The idea of this blog came from discoveries in her own kitchen, as well as the different flavors experienced in the kitchens of others while living in different parts of Italy, and during her travels. This is a food blog not just of recipe ideas, but also the exploration of the 20 breads of Italy, region by region, town by town.

27 Responses to “About”

  1. Ciao Virginia!!!! Wt a surprise!!!
    Congrats 4 ur blog, it’s amazing!!!
    Ciao ciao

  2. What a lovely site, every page is mouth-watering. I love Italy’s culinary diversity.

  3. I have not heard of a bread called rucola, rucola is actually the Italian word for arugula.

  4. Have you ever heard of an Italian bread called ‘rucola’? If you have, could you tell me where i can get. also the recipe?
    Thank you

  5. Thank you!!! What a compliment

  6. Hi, Virginia! Just wanted to let you know that I nominated your blog for the Sisterhood of the World award. Thanks for all your cooking inspiration, friend.

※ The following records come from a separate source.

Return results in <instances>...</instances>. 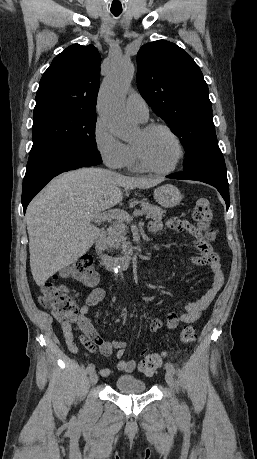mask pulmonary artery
<instances>
[{
  "instance_id": "pulmonary-artery-1",
  "label": "pulmonary artery",
  "mask_w": 257,
  "mask_h": 459,
  "mask_svg": "<svg viewBox=\"0 0 257 459\" xmlns=\"http://www.w3.org/2000/svg\"><path fill=\"white\" fill-rule=\"evenodd\" d=\"M126 109L132 116L141 122H145L148 119V105L142 96L137 92H132L128 95L126 99Z\"/></svg>"
}]
</instances>
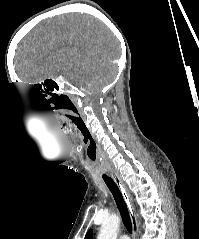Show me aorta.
<instances>
[{
    "label": "aorta",
    "instance_id": "obj_1",
    "mask_svg": "<svg viewBox=\"0 0 199 239\" xmlns=\"http://www.w3.org/2000/svg\"><path fill=\"white\" fill-rule=\"evenodd\" d=\"M120 219L116 214L106 217L101 225L97 239H117Z\"/></svg>",
    "mask_w": 199,
    "mask_h": 239
}]
</instances>
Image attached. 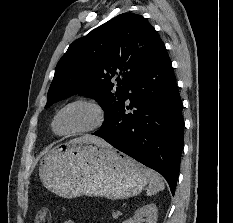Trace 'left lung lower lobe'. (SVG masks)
<instances>
[{
  "label": "left lung lower lobe",
  "instance_id": "left-lung-lower-lobe-1",
  "mask_svg": "<svg viewBox=\"0 0 233 223\" xmlns=\"http://www.w3.org/2000/svg\"><path fill=\"white\" fill-rule=\"evenodd\" d=\"M130 104L93 133L159 172L174 195L183 148V104L160 39L128 97ZM132 112L128 113L127 110Z\"/></svg>",
  "mask_w": 233,
  "mask_h": 223
}]
</instances>
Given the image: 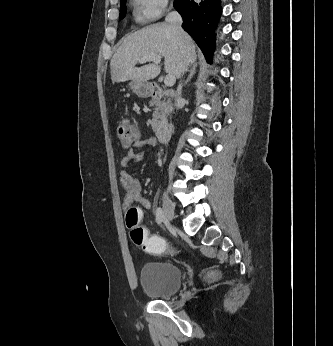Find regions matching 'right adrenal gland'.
Returning <instances> with one entry per match:
<instances>
[{
  "instance_id": "1",
  "label": "right adrenal gland",
  "mask_w": 333,
  "mask_h": 346,
  "mask_svg": "<svg viewBox=\"0 0 333 346\" xmlns=\"http://www.w3.org/2000/svg\"><path fill=\"white\" fill-rule=\"evenodd\" d=\"M197 63H194L190 69V73L188 78L186 79L184 86L187 85V83L190 81V79L193 77V75L196 73Z\"/></svg>"
}]
</instances>
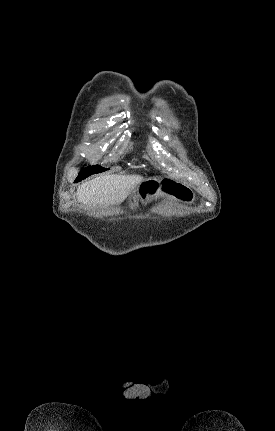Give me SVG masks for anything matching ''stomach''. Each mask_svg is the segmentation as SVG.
<instances>
[{
    "label": "stomach",
    "instance_id": "stomach-1",
    "mask_svg": "<svg viewBox=\"0 0 275 431\" xmlns=\"http://www.w3.org/2000/svg\"><path fill=\"white\" fill-rule=\"evenodd\" d=\"M157 197L174 199L186 204H194L195 194L186 184L168 177H152L142 180L129 196L134 203L138 198L150 202Z\"/></svg>",
    "mask_w": 275,
    "mask_h": 431
}]
</instances>
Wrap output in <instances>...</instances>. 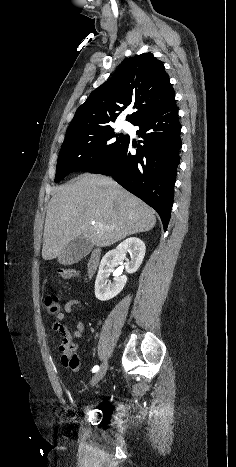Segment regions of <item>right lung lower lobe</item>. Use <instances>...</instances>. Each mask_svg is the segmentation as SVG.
Returning <instances> with one entry per match:
<instances>
[{
    "label": "right lung lower lobe",
    "instance_id": "98d812e1",
    "mask_svg": "<svg viewBox=\"0 0 236 467\" xmlns=\"http://www.w3.org/2000/svg\"><path fill=\"white\" fill-rule=\"evenodd\" d=\"M134 125L140 127L138 134L143 138L136 154L130 153L132 144L128 138L113 157L88 172L112 176L158 212L166 231L182 146L175 99Z\"/></svg>",
    "mask_w": 236,
    "mask_h": 467
}]
</instances>
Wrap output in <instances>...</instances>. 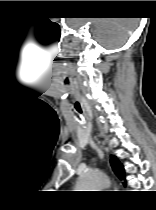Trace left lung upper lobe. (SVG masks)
Here are the masks:
<instances>
[{"label":"left lung upper lobe","instance_id":"5c2ea615","mask_svg":"<svg viewBox=\"0 0 156 210\" xmlns=\"http://www.w3.org/2000/svg\"><path fill=\"white\" fill-rule=\"evenodd\" d=\"M111 165L112 168L115 172V174L120 178V179H124V168L122 166V164L117 160V158L115 156L111 157Z\"/></svg>","mask_w":156,"mask_h":210}]
</instances>
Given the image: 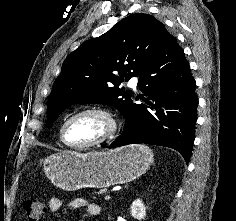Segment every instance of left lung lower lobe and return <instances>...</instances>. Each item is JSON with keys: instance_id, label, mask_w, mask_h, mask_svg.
Segmentation results:
<instances>
[{"instance_id": "1", "label": "left lung lower lobe", "mask_w": 236, "mask_h": 221, "mask_svg": "<svg viewBox=\"0 0 236 221\" xmlns=\"http://www.w3.org/2000/svg\"><path fill=\"white\" fill-rule=\"evenodd\" d=\"M139 76L146 104L130 103L123 114V133L109 148L133 143L166 146L188 163L197 120L196 84L183 49L168 31Z\"/></svg>"}]
</instances>
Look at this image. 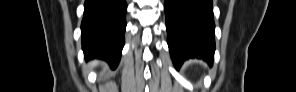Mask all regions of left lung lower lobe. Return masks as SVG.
Segmentation results:
<instances>
[{
  "mask_svg": "<svg viewBox=\"0 0 296 92\" xmlns=\"http://www.w3.org/2000/svg\"><path fill=\"white\" fill-rule=\"evenodd\" d=\"M212 4V0H165L168 46L176 68L195 57L212 65L215 51Z\"/></svg>",
  "mask_w": 296,
  "mask_h": 92,
  "instance_id": "left-lung-lower-lobe-1",
  "label": "left lung lower lobe"
}]
</instances>
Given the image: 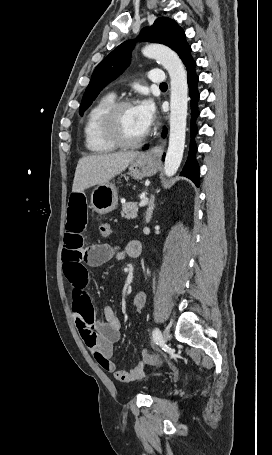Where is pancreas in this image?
I'll return each instance as SVG.
<instances>
[{"mask_svg":"<svg viewBox=\"0 0 272 455\" xmlns=\"http://www.w3.org/2000/svg\"><path fill=\"white\" fill-rule=\"evenodd\" d=\"M138 207L136 202H127L122 205L121 216L127 220L137 217Z\"/></svg>","mask_w":272,"mask_h":455,"instance_id":"cf45deb5","label":"pancreas"}]
</instances>
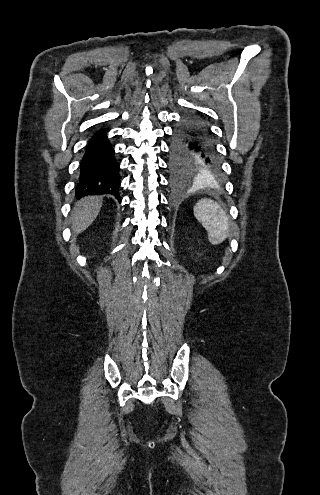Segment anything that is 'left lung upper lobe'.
Masks as SVG:
<instances>
[{
	"label": "left lung upper lobe",
	"mask_w": 320,
	"mask_h": 495,
	"mask_svg": "<svg viewBox=\"0 0 320 495\" xmlns=\"http://www.w3.org/2000/svg\"><path fill=\"white\" fill-rule=\"evenodd\" d=\"M170 167L177 176L191 173L207 174V165L197 152L184 125L177 128L171 146Z\"/></svg>",
	"instance_id": "5c2ea615"
}]
</instances>
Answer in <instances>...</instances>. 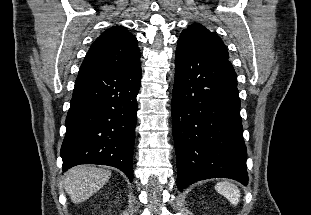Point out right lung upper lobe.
<instances>
[{
    "mask_svg": "<svg viewBox=\"0 0 311 215\" xmlns=\"http://www.w3.org/2000/svg\"><path fill=\"white\" fill-rule=\"evenodd\" d=\"M140 63L137 40L125 27L114 26L90 47L81 67L130 69Z\"/></svg>",
    "mask_w": 311,
    "mask_h": 215,
    "instance_id": "obj_1",
    "label": "right lung upper lobe"
}]
</instances>
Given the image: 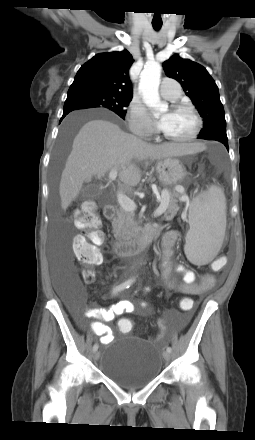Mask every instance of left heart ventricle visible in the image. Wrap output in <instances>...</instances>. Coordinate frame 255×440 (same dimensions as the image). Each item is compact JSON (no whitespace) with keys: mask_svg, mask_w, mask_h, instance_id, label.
<instances>
[{"mask_svg":"<svg viewBox=\"0 0 255 440\" xmlns=\"http://www.w3.org/2000/svg\"><path fill=\"white\" fill-rule=\"evenodd\" d=\"M162 117L167 118V125L163 131L174 138H185L195 128V119L186 110L164 112Z\"/></svg>","mask_w":255,"mask_h":440,"instance_id":"obj_1","label":"left heart ventricle"}]
</instances>
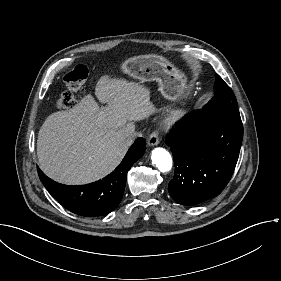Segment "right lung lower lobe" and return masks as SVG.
<instances>
[{
  "label": "right lung lower lobe",
  "mask_w": 281,
  "mask_h": 281,
  "mask_svg": "<svg viewBox=\"0 0 281 281\" xmlns=\"http://www.w3.org/2000/svg\"><path fill=\"white\" fill-rule=\"evenodd\" d=\"M145 151V140L139 138L128 150L120 165L104 179L86 185H64L48 178L40 169L41 182L49 193L71 212L91 217L104 216L120 203L127 173Z\"/></svg>",
  "instance_id": "right-lung-lower-lobe-1"
}]
</instances>
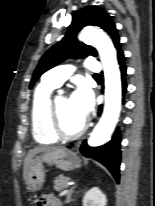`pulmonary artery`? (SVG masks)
<instances>
[{"mask_svg":"<svg viewBox=\"0 0 155 206\" xmlns=\"http://www.w3.org/2000/svg\"><path fill=\"white\" fill-rule=\"evenodd\" d=\"M85 66L92 72H98L100 70V64L95 58H89ZM74 70L75 67L71 64L59 65L46 72L43 76V80L58 87L69 78Z\"/></svg>","mask_w":155,"mask_h":206,"instance_id":"obj_1","label":"pulmonary artery"}]
</instances>
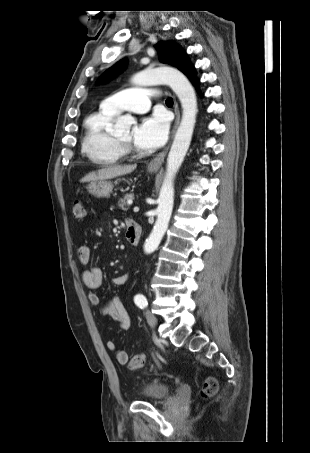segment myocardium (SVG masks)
<instances>
[{
    "label": "myocardium",
    "instance_id": "1",
    "mask_svg": "<svg viewBox=\"0 0 310 453\" xmlns=\"http://www.w3.org/2000/svg\"><path fill=\"white\" fill-rule=\"evenodd\" d=\"M114 140L117 143V145L122 149L124 155H129L134 152V148L130 142L121 141L116 137H114Z\"/></svg>",
    "mask_w": 310,
    "mask_h": 453
}]
</instances>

    Here’s the link if you’d like to read more about the award:


  7. Love it!

  8. LOL. I was researching on italian breads and your blog popped out in google. After an hour reading a couple of your posts, then I realize that I actually know you!!!!!:)

  9. gostei de conhecer este site , me interessei muito pela qualidades dos produtos , gostaria de compartilhar recebendo as receitas

  10. This is such a great blog. I particularly loved the posts about the 20 breads of Italy. I have a blog called Sabina: A Stunning Land – My Secret Italy, lamiasabina.blogspot.ca Puglia, eh? I love the olive oils from that region. One day we will get there. Keep up the great work!

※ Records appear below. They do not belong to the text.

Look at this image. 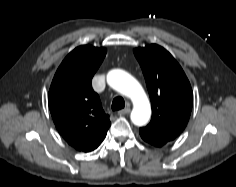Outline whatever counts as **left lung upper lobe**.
<instances>
[{"label":"left lung upper lobe","mask_w":236,"mask_h":187,"mask_svg":"<svg viewBox=\"0 0 236 187\" xmlns=\"http://www.w3.org/2000/svg\"><path fill=\"white\" fill-rule=\"evenodd\" d=\"M152 105V118L139 129L146 142L161 147L186 127L193 105L191 85L178 62L163 47L152 44L134 49Z\"/></svg>","instance_id":"1"}]
</instances>
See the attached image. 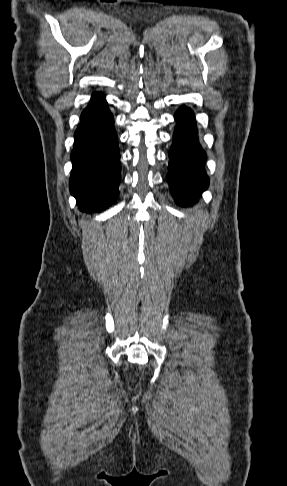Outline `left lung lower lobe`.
Instances as JSON below:
<instances>
[{
	"mask_svg": "<svg viewBox=\"0 0 287 486\" xmlns=\"http://www.w3.org/2000/svg\"><path fill=\"white\" fill-rule=\"evenodd\" d=\"M175 120L177 125L169 151L167 180L178 204L193 205L209 184L204 170L206 154L198 141L193 111L181 107Z\"/></svg>",
	"mask_w": 287,
	"mask_h": 486,
	"instance_id": "left-lung-lower-lobe-1",
	"label": "left lung lower lobe"
}]
</instances>
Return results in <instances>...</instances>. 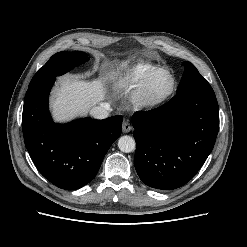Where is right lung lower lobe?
Listing matches in <instances>:
<instances>
[{
	"mask_svg": "<svg viewBox=\"0 0 247 247\" xmlns=\"http://www.w3.org/2000/svg\"><path fill=\"white\" fill-rule=\"evenodd\" d=\"M54 82L55 78H50L29 86L22 115L24 141L32 161L48 181L75 190L97 174L108 149L121 135L123 117L53 123L48 97Z\"/></svg>",
	"mask_w": 247,
	"mask_h": 247,
	"instance_id": "right-lung-lower-lobe-1",
	"label": "right lung lower lobe"
}]
</instances>
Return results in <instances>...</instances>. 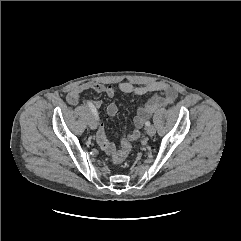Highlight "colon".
<instances>
[{
  "mask_svg": "<svg viewBox=\"0 0 241 241\" xmlns=\"http://www.w3.org/2000/svg\"><path fill=\"white\" fill-rule=\"evenodd\" d=\"M131 149V142L128 137H123L121 140V149L113 154L111 161L113 165L120 166L125 161Z\"/></svg>",
  "mask_w": 241,
  "mask_h": 241,
  "instance_id": "5ec220e1",
  "label": "colon"
}]
</instances>
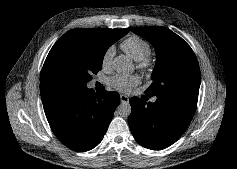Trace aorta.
Wrapping results in <instances>:
<instances>
[{"label":"aorta","mask_w":237,"mask_h":169,"mask_svg":"<svg viewBox=\"0 0 237 169\" xmlns=\"http://www.w3.org/2000/svg\"><path fill=\"white\" fill-rule=\"evenodd\" d=\"M113 69L117 73L126 74L134 71V64L131 59L125 55H119L114 58L112 63ZM132 108L129 102L123 101L117 107V113L119 116L127 118L131 114Z\"/></svg>","instance_id":"obj_1"}]
</instances>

  11. Thanks a lot! I’m adding it right now! 😀

  12. Of course you may, I’ll love all of the traffic to my blog. I wish that I could add more breads, but since we moved to the US I don’t have the same access to Italy’s great breads like I used to.

  13. Hi! May I add your fantastic 20 breads of Italy page as permanent link on my blog? It’s a very useful resource for my blog’s purpose!

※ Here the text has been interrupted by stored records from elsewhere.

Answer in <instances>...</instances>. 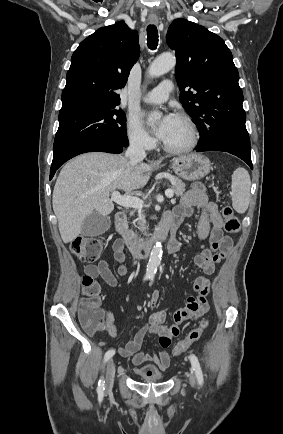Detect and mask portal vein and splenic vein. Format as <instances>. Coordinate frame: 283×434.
<instances>
[{
  "label": "portal vein and splenic vein",
  "mask_w": 283,
  "mask_h": 434,
  "mask_svg": "<svg viewBox=\"0 0 283 434\" xmlns=\"http://www.w3.org/2000/svg\"><path fill=\"white\" fill-rule=\"evenodd\" d=\"M165 195L168 198H172L174 196V192L171 189L165 191ZM111 199L120 206L126 208H134L141 210L143 208V200L138 197H133L129 195L122 196L118 191H114L112 193Z\"/></svg>",
  "instance_id": "18ae733b"
}]
</instances>
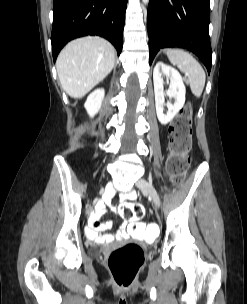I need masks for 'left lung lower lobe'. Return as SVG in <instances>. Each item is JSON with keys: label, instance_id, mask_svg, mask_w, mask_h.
I'll return each instance as SVG.
<instances>
[{"label": "left lung lower lobe", "instance_id": "obj_1", "mask_svg": "<svg viewBox=\"0 0 247 304\" xmlns=\"http://www.w3.org/2000/svg\"><path fill=\"white\" fill-rule=\"evenodd\" d=\"M210 0H150L147 12L149 62L160 48L183 47L211 70Z\"/></svg>", "mask_w": 247, "mask_h": 304}]
</instances>
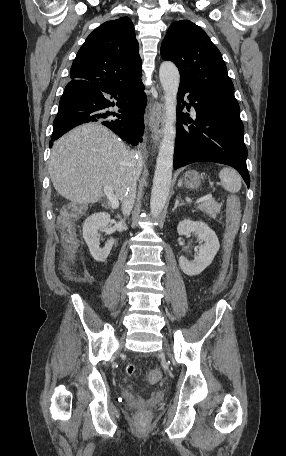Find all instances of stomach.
<instances>
[{"mask_svg":"<svg viewBox=\"0 0 286 456\" xmlns=\"http://www.w3.org/2000/svg\"><path fill=\"white\" fill-rule=\"evenodd\" d=\"M184 183L188 188L197 189L201 184V176L197 171L189 170L185 173Z\"/></svg>","mask_w":286,"mask_h":456,"instance_id":"stomach-1","label":"stomach"}]
</instances>
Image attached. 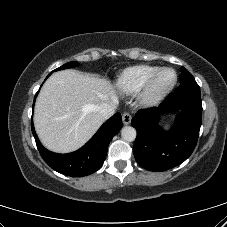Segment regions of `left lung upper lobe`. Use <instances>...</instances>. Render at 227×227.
Masks as SVG:
<instances>
[{"instance_id":"left-lung-upper-lobe-1","label":"left lung upper lobe","mask_w":227,"mask_h":227,"mask_svg":"<svg viewBox=\"0 0 227 227\" xmlns=\"http://www.w3.org/2000/svg\"><path fill=\"white\" fill-rule=\"evenodd\" d=\"M193 79H194L193 76L184 67H181L180 83Z\"/></svg>"}]
</instances>
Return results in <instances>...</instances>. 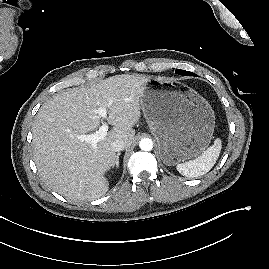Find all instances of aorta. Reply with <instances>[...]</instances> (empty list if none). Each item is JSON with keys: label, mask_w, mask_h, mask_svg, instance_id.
<instances>
[{"label": "aorta", "mask_w": 269, "mask_h": 269, "mask_svg": "<svg viewBox=\"0 0 269 269\" xmlns=\"http://www.w3.org/2000/svg\"><path fill=\"white\" fill-rule=\"evenodd\" d=\"M139 147L141 150L143 151H150L153 148V142L151 139L149 138H143L141 139V141L139 142Z\"/></svg>", "instance_id": "762f6f07"}]
</instances>
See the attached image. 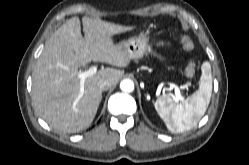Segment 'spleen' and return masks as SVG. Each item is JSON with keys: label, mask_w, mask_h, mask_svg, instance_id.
I'll list each match as a JSON object with an SVG mask.
<instances>
[{"label": "spleen", "mask_w": 249, "mask_h": 165, "mask_svg": "<svg viewBox=\"0 0 249 165\" xmlns=\"http://www.w3.org/2000/svg\"><path fill=\"white\" fill-rule=\"evenodd\" d=\"M199 89L183 103L175 104L169 96H161L154 103L159 116L173 133L192 129L205 114L212 94V73L208 61L201 66Z\"/></svg>", "instance_id": "obj_1"}]
</instances>
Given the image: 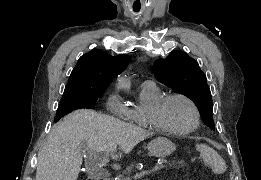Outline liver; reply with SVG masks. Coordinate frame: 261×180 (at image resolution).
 Listing matches in <instances>:
<instances>
[{"mask_svg": "<svg viewBox=\"0 0 261 180\" xmlns=\"http://www.w3.org/2000/svg\"><path fill=\"white\" fill-rule=\"evenodd\" d=\"M153 134L95 110H76L53 126L38 156L36 180H77L83 160L96 162L98 152H112L117 160Z\"/></svg>", "mask_w": 261, "mask_h": 180, "instance_id": "1", "label": "liver"}]
</instances>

  14. I liked your crochette di riso. You might like to try my ham croquettes.

  15. Very very nice blog site!

  16. I don’t have Nana’s cookie recipe 😦 but I do have some others. I’ll send them to you. This blog is wonderful, Jenny. The photos are fantastic! Keep it up…

  17. I would be big as a house. I want me some of that there pizza. My mouth was watering. Great new recipes!

  18. i love to read your blog v. and … the clincher: i don’t cook. much. (but i do eat.) cin cin to an auspicious beginning and a dynastic future (?). Looking at these fotos and not have the cook and the cooked nearby is too cruel to put up with for too long.

  19. v!!you are going to be a famosa chef!!! starting next week i am going to start your rececetas one by one…they look so amazing and your writing is just divine. mucho amor to you dulce!!

  20. this is the best picture ever! bueno suerte amiga!!!

  21. this is great jenny, keep it up!

    definitely gonna try the pasta e fagioli recipe–it might make the cold cork rain seem a little less miserable!

  22. Glorious pictures, and great writing! The Italian feast from grocery to gastronome. I’ve had your cuttlefish which was fantastic. Keep on blogging Mama! I can’t wait to try your recipes–or wait!! maybe I can until you and Mico come home for the holidays.

  23. Awesome! I’m thrilled to watch your culinary adventures! Cin-cin!

  24. Do you have any of Nana’s recipes? I would love them, especially for her chocolate chip cookies. I miss her Christmas packages with the Quaker Oats box wrapped in tin foil with a bow on top filled with her cookies. Mmmmmm

  25. Jenny, your Nana Carlsten would have been so proud of you! She wrote her recipes the same way, in great and loving detail. She never followed a recipe without making her own revisions, with fantastic results. I read a book a while ago called Julie & Julia, about a woman who blogged as she attempted to cook every recipe in Julia Child’s Mastering the Art of French Cooking. It was a fascinating read and a great complement to Julia Child’s masterpiece. If you end up writing a cookbook, I’ll buy the first copy!

    Much love and buona fortuna!

  26. Right on – a good writer in addition to being a good cook. Can’t wait to read/eat the rest of your posts!!

  27. This is so awesome- I’m so happy that you’re doing this!!